- Saved data entries:
BEGIN

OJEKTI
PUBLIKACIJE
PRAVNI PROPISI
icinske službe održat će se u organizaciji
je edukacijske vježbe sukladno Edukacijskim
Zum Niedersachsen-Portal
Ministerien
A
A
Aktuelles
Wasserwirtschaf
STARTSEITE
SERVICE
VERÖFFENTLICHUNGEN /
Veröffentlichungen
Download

END
BEGIN

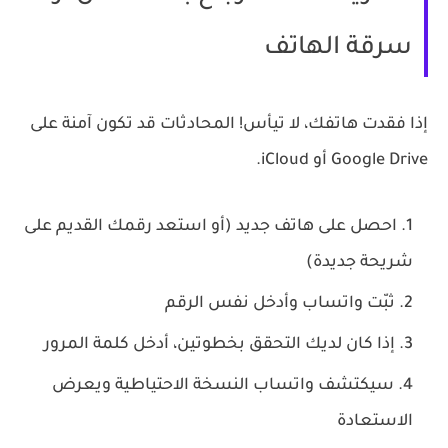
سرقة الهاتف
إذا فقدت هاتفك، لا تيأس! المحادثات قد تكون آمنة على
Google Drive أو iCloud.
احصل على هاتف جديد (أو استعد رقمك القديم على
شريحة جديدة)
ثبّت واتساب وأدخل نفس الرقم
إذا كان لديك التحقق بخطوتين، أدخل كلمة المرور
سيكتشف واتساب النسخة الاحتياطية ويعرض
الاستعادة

END
BEGIN

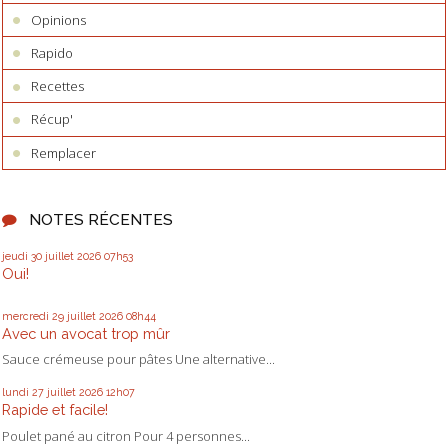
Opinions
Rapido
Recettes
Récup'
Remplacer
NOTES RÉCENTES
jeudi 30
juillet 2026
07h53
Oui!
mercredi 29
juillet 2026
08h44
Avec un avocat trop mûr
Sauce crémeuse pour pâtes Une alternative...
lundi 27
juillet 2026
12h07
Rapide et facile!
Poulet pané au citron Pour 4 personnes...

END

- Work required: Pull every line containing "واتساب" out of the entries.

- Answer to this problem:
ثبّت واتساب وأدخل نفس الرقم
سيكتشف واتساب النسخة الاحتياطية ويعرض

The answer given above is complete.